The MSIS 2011 criteria ( Table 26.1 ) relies on major and minor criteria similar to the Dukes criteria for endocarditis. A single major criterion or four out of six minor criteria are thought to be suggestive of infection. The IDSA definition uses the same major criteria as MSIS but also includes purulence without another known etiology as definitive evidence of PJI. Unlike the MSIS, the IDSA does not use biomarkers for diagnosis. Rather, it uses factors such as growth of a virulent organism from a single culture or positive histopathology results as supporting evidence for PJI.
Major Criteria |
---|
1. There is a sinus tract communicating with the prosthesis. |
2. A pathogen is isolated by culture from at least two separate tissue or fluid samples obtained from the affected prosthetic joint. |
Minor Criteria |
1. Elevated serum erythrocyte sedimentation rate (ESR) and serum C-reactive protein (CRP) concentration |
2. Elevated synovial leukocyte count |
3. Elevated synovial neutrophil percentage (PMN%) |
4. Presence of purulence in the affected joint |
5. Isolation of a microorganism in one culture of periprosthetic tissue or fluid |
6. Greater than 5 neutrophils per high-power field in 5 high-power fields observed from histologic analysis of periprosthetic tissue at ×400 magnification |
a Diagnosis is made with one of the major criteria or four of the six minor criteria.
In August 2013, hundreds of international specialists assembled from around the globe for the first ICM. The experts endorsed the MSIS definition of PJI and modified it slightly.

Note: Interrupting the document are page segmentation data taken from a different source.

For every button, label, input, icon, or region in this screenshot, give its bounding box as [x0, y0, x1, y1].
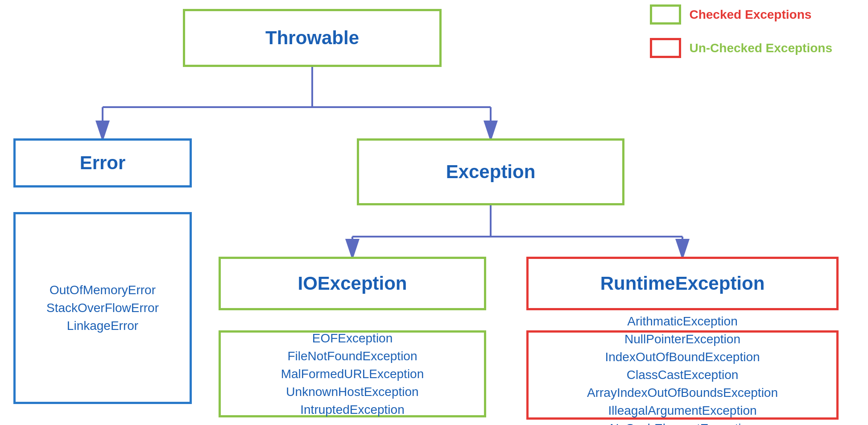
legend: Checked Exceptions Un-Checked Exceptions: [650, 4, 832, 58]
legend-checked-box: [650, 4, 681, 25]
throwable-label: Throwable: [265, 27, 359, 49]
ioexception-subitems: EOFException FileNotFoundException MalFo…: [219, 330, 486, 417]
exception-node: Exception: [357, 138, 624, 205]
runtimeexception-node: RuntimeException: [526, 257, 839, 310]
error-node: Error: [13, 138, 192, 188]
ioexception-label: IOException: [298, 273, 407, 294]
runtimeexception-subitems: ArithmaticException NullPointerException…: [526, 330, 839, 420]
runtimeexception-label: RuntimeException: [600, 273, 765, 294]
diagram-container: Throwable Error OutOfMemoryError StackOv…: [0, 0, 868, 425]
legend-unchecked: Un-Checked Exceptions: [650, 38, 832, 58]
throwable-node: Throwable: [183, 9, 442, 67]
legend-unchecked-label: Un-Checked Exceptions: [689, 41, 832, 55]
exception-label: Exception: [446, 161, 536, 183]
legend-checked-label: Checked Exceptions: [689, 8, 811, 22]
legend-unchecked-box: [650, 38, 681, 58]
error-subitems: OutOfMemoryError StackOverFlowError Link…: [13, 212, 192, 404]
ioexception-node: IOException: [219, 257, 486, 310]
legend-checked: Checked Exceptions: [650, 4, 832, 25]
error-label: Error: [80, 152, 126, 174]
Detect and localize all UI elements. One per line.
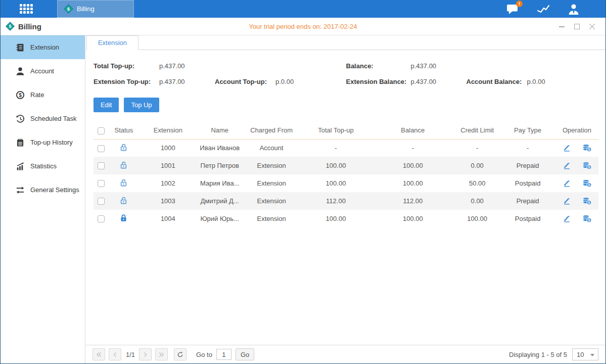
cell-status xyxy=(109,139,139,157)
lock-open-icon[interactable] xyxy=(119,196,128,205)
page-size-select[interactable]: 10 xyxy=(572,348,598,360)
refresh-icon xyxy=(177,351,183,358)
app-grid-menu-icon[interactable] xyxy=(20,4,35,14)
row-checkbox[interactable] xyxy=(98,180,105,187)
chevron-down-icon xyxy=(590,354,594,356)
top-up-coins-icon[interactable]: $ xyxy=(582,161,592,170)
sidebar-item-rate[interactable]: $ Rate xyxy=(1,83,85,107)
cell-credit-limit: 50.00 xyxy=(454,174,500,192)
top-up-coins-icon[interactable]: $ xyxy=(582,144,592,152)
cell-extension: 1000 xyxy=(139,139,197,157)
cell-pay-type: Postpaid xyxy=(500,210,555,228)
col-header-pay-type: Pay Type xyxy=(500,122,555,139)
billing-app-window: $ Billing ! xyxy=(0,0,606,364)
cell-pay-type: Postpaid xyxy=(500,174,555,192)
edit-button[interactable]: Edit xyxy=(94,98,119,112)
user-account-button[interactable] xyxy=(566,3,581,16)
minimize-icon[interactable] xyxy=(558,23,565,30)
table-row[interactable]: 1002 Мария Ива... Extension 100.00 100.0… xyxy=(94,174,598,192)
edit-pencil-icon[interactable] xyxy=(563,179,571,188)
row-checkbox[interactable] xyxy=(98,162,105,169)
dollar-circle-icon: $ xyxy=(16,90,25,100)
window-title-bar: $ Billing Your trial period ends on: 201… xyxy=(1,18,605,35)
table-row[interactable]: 1003 Дмитрий Д... Extension 112.00 112.0… xyxy=(94,192,598,210)
lock-open-icon[interactable] xyxy=(119,143,128,152)
extensions-table: Status Extension Name Charged From Total… xyxy=(94,122,598,228)
sidebar-item-scheduled-task[interactable]: Scheduled Task xyxy=(1,107,85,130)
go-button[interactable]: Go xyxy=(236,348,254,360)
edit-pencil-icon[interactable] xyxy=(563,144,571,152)
edit-pencil-icon[interactable] xyxy=(563,214,571,223)
top-up-coins-icon[interactable]: $ xyxy=(582,214,592,223)
app-tab-billing[interactable]: $ Billing xyxy=(57,0,134,18)
table-row[interactable]: 1004 Юрий Юрь... Extension 100.00 100.00… xyxy=(94,210,598,228)
extension-balance-label: Extension Balance: xyxy=(346,78,411,85)
tab-extension[interactable]: Extension xyxy=(86,35,138,50)
sidebar-item-statistics[interactable]: Statistics xyxy=(1,154,85,178)
svg-text:$: $ xyxy=(67,6,70,12)
col-header-status: Status xyxy=(109,122,139,139)
edit-pencil-icon[interactable] xyxy=(563,161,571,170)
billing-diamond-icon: $ xyxy=(6,22,15,31)
top-up-coins-icon[interactable]: $ xyxy=(582,197,592,205)
cell-credit-limit: 0.00 xyxy=(454,192,500,210)
messages-button[interactable]: ! xyxy=(505,3,521,16)
next-page-button[interactable] xyxy=(139,348,152,360)
col-header-operation: Operation xyxy=(555,122,598,139)
row-checkbox[interactable] xyxy=(98,215,105,222)
cell-total-topup: - xyxy=(301,139,371,157)
last-page-button[interactable] xyxy=(155,348,168,360)
cell-pay-type: Prepaid xyxy=(500,157,555,174)
reports-button[interactable] xyxy=(536,3,551,16)
lock-closed-icon[interactable] xyxy=(119,214,128,222)
account-balance-value: p.0.00 xyxy=(527,78,545,85)
cell-status xyxy=(109,192,139,210)
col-header-extension: Extension xyxy=(139,122,197,139)
goto-page-input[interactable] xyxy=(216,349,231,360)
cell-charged-from: Extension xyxy=(243,174,301,192)
cell-pay-type: - xyxy=(500,139,555,157)
sidebar-item-topup-history[interactable]: Top-up History xyxy=(1,130,85,154)
maximize-icon[interactable] xyxy=(574,23,580,30)
col-header-charged-from: Charged From xyxy=(243,122,301,139)
account-balance-label: Account Balance: xyxy=(467,78,527,85)
select-all-checkbox[interactable] xyxy=(98,127,105,134)
cell-extension: 1002 xyxy=(139,174,197,192)
cell-status xyxy=(109,157,139,174)
cell-total-topup: 100.00 xyxy=(301,174,371,192)
sidebar-item-general-settings[interactable]: General Settings xyxy=(1,178,85,202)
cell-balance: - xyxy=(371,139,454,157)
row-checkbox[interactable] xyxy=(98,145,105,152)
page-indicator: 1/1 xyxy=(126,351,135,358)
close-icon[interactable] xyxy=(589,23,595,30)
sidebar-item-label: Rate xyxy=(30,91,44,99)
lock-open-icon[interactable] xyxy=(119,178,128,187)
cell-extension: 1003 xyxy=(139,192,197,210)
app-tab-label: Billing xyxy=(77,5,95,13)
svg-text:$: $ xyxy=(588,183,590,187)
table-row[interactable]: 1000 Иван Иванов Account - - - - xyxy=(94,139,598,157)
first-page-button[interactable] xyxy=(92,348,105,360)
sidebar-item-label: General Settings xyxy=(30,186,79,194)
row-checkbox[interactable] xyxy=(98,198,105,205)
sidebar-item-extension[interactable]: Extension xyxy=(1,35,85,59)
svg-text:$: $ xyxy=(588,218,590,222)
display-range-info: Displaying 1 - 5 of 5 xyxy=(509,351,567,358)
cell-credit-limit: 0.00 xyxy=(454,157,500,174)
sidebar-item-label: Extension xyxy=(30,43,59,51)
cell-name: Мария Ива... xyxy=(197,174,243,192)
cell-balance: 100.00 xyxy=(371,210,454,228)
prev-page-button[interactable] xyxy=(109,348,121,360)
lock-open-icon[interactable] xyxy=(119,161,128,169)
extension-topup-value: p.437.00 xyxy=(159,78,215,85)
table-row[interactable]: 1001 Петр Петров Extension 100.00 100.00… xyxy=(94,157,598,174)
refresh-button[interactable] xyxy=(174,348,187,360)
top-up-button[interactable]: Top Up xyxy=(124,98,159,112)
top-up-coins-icon[interactable]: $ xyxy=(582,179,592,188)
balance-label: Balance: xyxy=(346,62,411,70)
top-app-bar: $ Billing ! xyxy=(1,0,605,18)
cell-status xyxy=(109,174,139,192)
cell-total-topup: 112.00 xyxy=(301,192,371,210)
sidebar-item-account[interactable]: Account xyxy=(1,59,85,83)
edit-pencil-icon[interactable] xyxy=(563,197,571,205)
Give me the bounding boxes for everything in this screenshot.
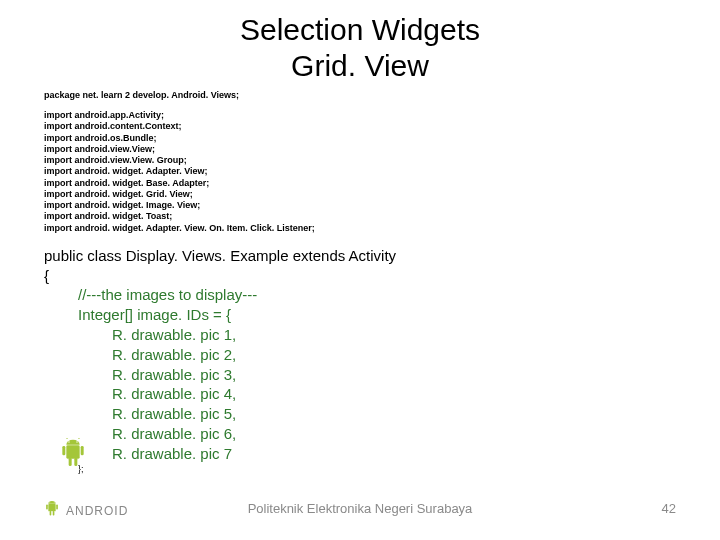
import-line: import android. widget. Toast; <box>44 211 720 222</box>
svg-rect-7 <box>69 458 72 466</box>
svg-rect-8 <box>74 458 77 466</box>
import-line: import android. widget. Grid. View; <box>44 189 720 200</box>
array-declaration: Integer[] image. IDs = { <box>44 305 720 325</box>
array-item: R. drawable. pic 5, <box>44 404 720 424</box>
import-line: import android.os.Bundle; <box>44 133 720 144</box>
import-line: import android. widget. Base. Adapter; <box>44 178 720 189</box>
svg-rect-6 <box>81 446 84 455</box>
import-block: import android.app.Activity; import andr… <box>44 110 720 234</box>
svg-rect-5 <box>62 446 65 455</box>
import-line: import android.content.Context; <box>44 121 720 132</box>
array-item: R. drawable. pic 4, <box>44 384 720 404</box>
svg-rect-4 <box>66 445 79 458</box>
array-item: R. drawable. pic 1, <box>44 325 720 345</box>
array-item: R. drawable. pic 2, <box>44 345 720 365</box>
page-number: 42 <box>662 501 676 516</box>
code-comment: //---the images to display--- <box>44 285 720 305</box>
class-body: public class Display. Views. Example ext… <box>44 246 720 476</box>
array-close: }; <box>44 464 720 476</box>
array-item: R. drawable. pic 7 <box>44 444 720 464</box>
import-line: import android.view.View; <box>44 144 720 155</box>
array-item: R. drawable. pic 6, <box>44 424 720 444</box>
class-declaration: public class Display. Views. Example ext… <box>44 246 720 266</box>
import-line: import android.app.Activity; <box>44 110 720 121</box>
svg-point-0 <box>68 441 69 442</box>
package-declaration: package net. learn 2 develop. Android. V… <box>44 90 720 100</box>
android-robot-icon <box>56 438 90 478</box>
svg-line-3 <box>79 438 81 439</box>
footer-institution: Politeknik Elektronika Negeri Surabaya <box>0 501 720 516</box>
open-brace: { <box>44 266 720 286</box>
title-line-2: Grid. View <box>291 49 429 82</box>
svg-line-2 <box>66 438 68 439</box>
import-line: import android. widget. Image. View; <box>44 200 720 211</box>
svg-point-1 <box>76 441 77 442</box>
import-line: import android. widget. Adapter. View; <box>44 166 720 177</box>
import-line: import android. widget. Adapter. View. O… <box>44 223 720 234</box>
title-line-1: Selection Widgets <box>240 13 480 46</box>
import-line: import android.view.View. Group; <box>44 155 720 166</box>
array-item: R. drawable. pic 3, <box>44 365 720 385</box>
slide-title: Selection Widgets Grid. View <box>0 0 720 84</box>
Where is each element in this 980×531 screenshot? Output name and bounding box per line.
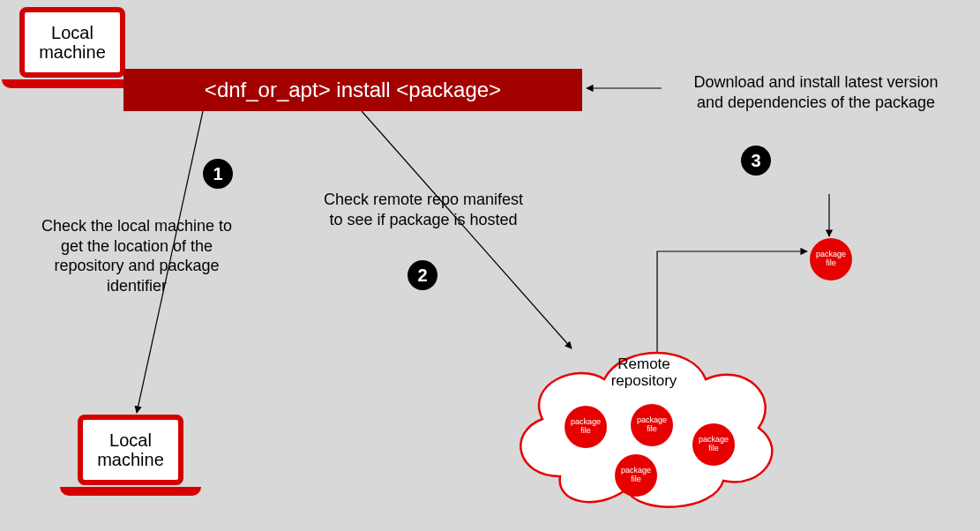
svg-line-1 [362, 111, 572, 348]
step-3-number: 3 [751, 151, 760, 171]
package-file-4-label: package file [621, 467, 651, 484]
package-file-2: package file [631, 404, 673, 446]
step-1-number: 1 [213, 164, 222, 184]
laptop-bottom-label: Local machine [97, 430, 164, 469]
laptop-bottom-screen: Local machine [78, 415, 183, 485]
package-file-4: package file [615, 454, 657, 497]
step-1-circle: 1 [203, 159, 233, 189]
package-file-1-label: package file [571, 418, 601, 436]
package-file-external-label: package file [816, 251, 846, 268]
laptop-bottom: Local machine [78, 415, 201, 496]
step-3-text: Download and install latest version and … [688, 72, 944, 112]
cloud-label: Remote repository [507, 356, 781, 389]
command-text: <dnf_or_apt> install <package> [205, 78, 501, 102]
package-file-3: package file [692, 423, 735, 466]
step-2-circle: 2 [408, 260, 438, 290]
remote-repo-cloud: Remote repository package file package f… [507, 335, 781, 512]
step-3-circle: 3 [741, 146, 771, 176]
package-file-2-label: package file [637, 416, 667, 434]
laptop-top-label: Local machine [39, 23, 106, 62]
step-2-number: 2 [417, 266, 427, 286]
laptop-top-base [2, 79, 143, 88]
step-1-text: Check the local machine to get the locat… [35, 216, 238, 295]
laptop-bottom-base [60, 487, 201, 496]
package-file-external: package file [810, 238, 852, 280]
step-2-text: Check remote repo manifest to see if pac… [318, 190, 529, 229]
package-file-1: package file [565, 406, 607, 448]
command-bar: <dnf_or_apt> install <package> [123, 69, 582, 111]
package-file-3-label: package file [699, 436, 729, 453]
laptop-top-screen: Local machine [19, 7, 125, 78]
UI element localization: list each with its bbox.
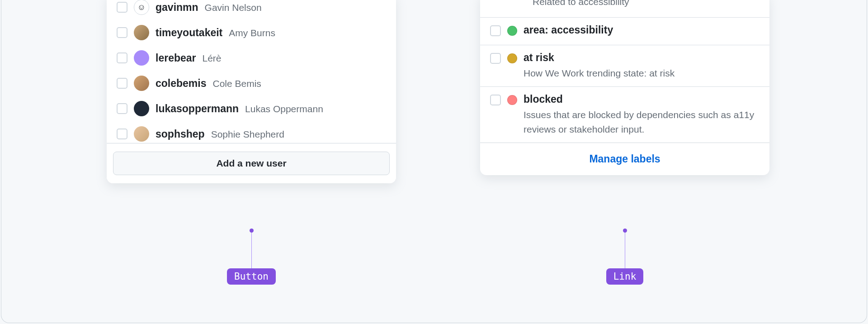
callout-line (251, 230, 252, 268)
callout-line (625, 230, 625, 268)
avatar (134, 25, 149, 40)
realname: Gavin Nelson (205, 2, 262, 13)
realname: Sophie Shepherd (211, 129, 284, 140)
checkbox[interactable] (117, 27, 127, 38)
label-name: blocked (524, 93, 760, 105)
label-list: Related to accessibility area: accessibi… (480, 0, 769, 143)
username: lerebear (156, 52, 196, 64)
username: sophshep (156, 128, 205, 140)
checkbox[interactable] (117, 129, 127, 139)
user-row[interactable]: colebemis Cole Bemis (107, 71, 396, 96)
checkbox[interactable] (490, 25, 501, 36)
checkbox[interactable] (490, 95, 501, 105)
add-user-button[interactable]: Add a new user (113, 152, 390, 175)
realname: Lérè (203, 53, 222, 64)
user-text: lukasoppermann Lukas Oppermann (156, 103, 323, 115)
label-text: at risk How We Work trending state: at r… (524, 52, 760, 81)
realname: Lukas Oppermann (245, 104, 323, 114)
callout-badge: Link (606, 268, 644, 285)
checkbox[interactable] (117, 103, 127, 114)
user-text: sophshep Sophie Shepherd (156, 128, 284, 140)
checkbox[interactable] (117, 78, 127, 89)
avatar (134, 126, 149, 142)
panel-footer: Add a new user (107, 143, 396, 183)
label-color-dot (507, 26, 517, 36)
user-text: gavinmn Gavin Nelson (156, 1, 262, 14)
user-row[interactable]: ☺ gavinmn Gavin Nelson (107, 0, 396, 20)
callout-dot-icon (250, 229, 254, 233)
realname: Cole Bemis (213, 78, 261, 89)
user-text: timeyoutakeit Amy Burns (156, 27, 275, 39)
label-text: blocked Issues that are blocked by depen… (524, 93, 760, 136)
callout-badge: Button (227, 268, 276, 285)
user-text: lerebear Lérè (156, 52, 222, 64)
checkbox[interactable] (490, 53, 501, 64)
label-description: Related to accessibility (533, 0, 760, 9)
label-row[interactable]: area: accessibility (480, 17, 769, 45)
user-text: colebemis Cole Bemis (156, 77, 261, 90)
user-row[interactable]: timeyoutakeit Amy Burns (107, 20, 396, 45)
callout-link: Link (581, 230, 668, 285)
label-row[interactable]: at risk How We Work trending state: at r… (480, 45, 769, 87)
label-row[interactable]: blocked Issues that are blocked by depen… (480, 86, 769, 143)
username: lukasoppermann (156, 103, 239, 115)
panel-footer: Manage labels (480, 143, 769, 175)
avatar (134, 101, 149, 116)
user-row[interactable]: sophshep Sophie Shepherd (107, 121, 396, 143)
user-row[interactable]: lerebear Lérè (107, 45, 396, 71)
checkbox[interactable] (117, 2, 127, 13)
avatar: ☺ (134, 0, 149, 15)
realname: Amy Burns (229, 28, 275, 38)
username: timeyoutakeit (156, 27, 222, 39)
username: colebemis (156, 77, 207, 90)
label-name: at risk (524, 52, 760, 64)
label-name: area: accessibility (524, 24, 760, 36)
label-text: area: accessibility (524, 24, 760, 38)
label-color-dot (507, 95, 517, 105)
avatar (134, 76, 149, 91)
label-color-dot (507, 53, 517, 63)
main-container: ☺ gavinmn Gavin Nelson timeyoutakeit Amy… (0, 0, 868, 324)
user-select-panel: ☺ gavinmn Gavin Nelson timeyoutakeit Amy… (107, 0, 396, 183)
manage-labels-link[interactable]: Manage labels (589, 153, 660, 165)
username: gavinmn (156, 1, 198, 14)
label-description: Issues that are blocked by dependencies … (524, 108, 760, 136)
callout-button: Button (208, 230, 295, 285)
checkbox[interactable] (117, 52, 127, 63)
avatar (134, 50, 149, 66)
label-description: How We Work trending state: at risk (524, 66, 760, 81)
callout-dot-icon (623, 229, 627, 233)
user-list: ☺ gavinmn Gavin Nelson timeyoutakeit Amy… (107, 0, 396, 143)
label-desc-partial: Related to accessibility (480, 0, 769, 17)
user-row[interactable]: lukasoppermann Lukas Oppermann (107, 96, 396, 121)
label-select-panel: Related to accessibility area: accessibi… (480, 0, 769, 175)
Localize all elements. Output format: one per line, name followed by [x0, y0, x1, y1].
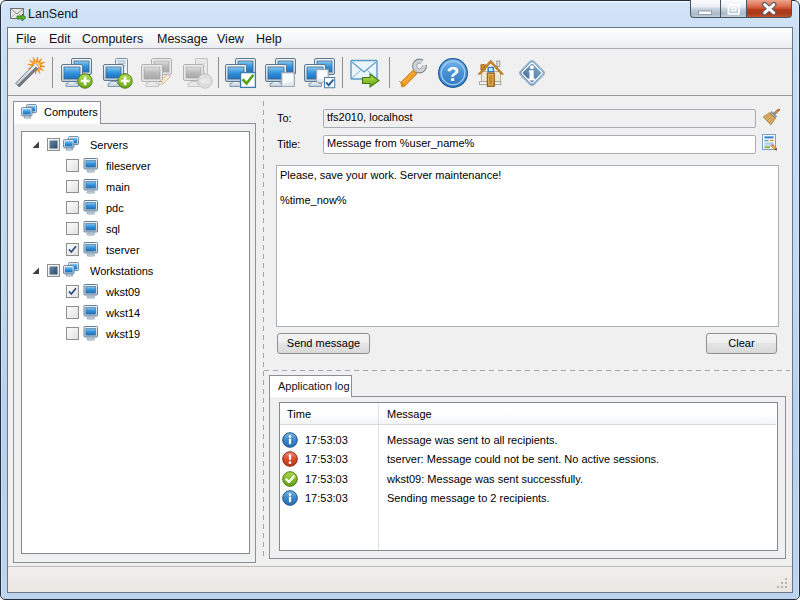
svg-text:?: ?: [447, 62, 460, 85]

The ICM added the leukocyte esterase test as a minor criterion equivalent to elevated WBC count in synovial fluid and excluded the purulence surrounding the prosthesis from the minor criteria. Thus, out of the five minor criteria left, three should be present in order to diagnose PJI ( Table 26.2 ). Acceptable thresholds for minor criteria were also determined in this meeting based on time from index arthroplasty ( Table 26.3 ).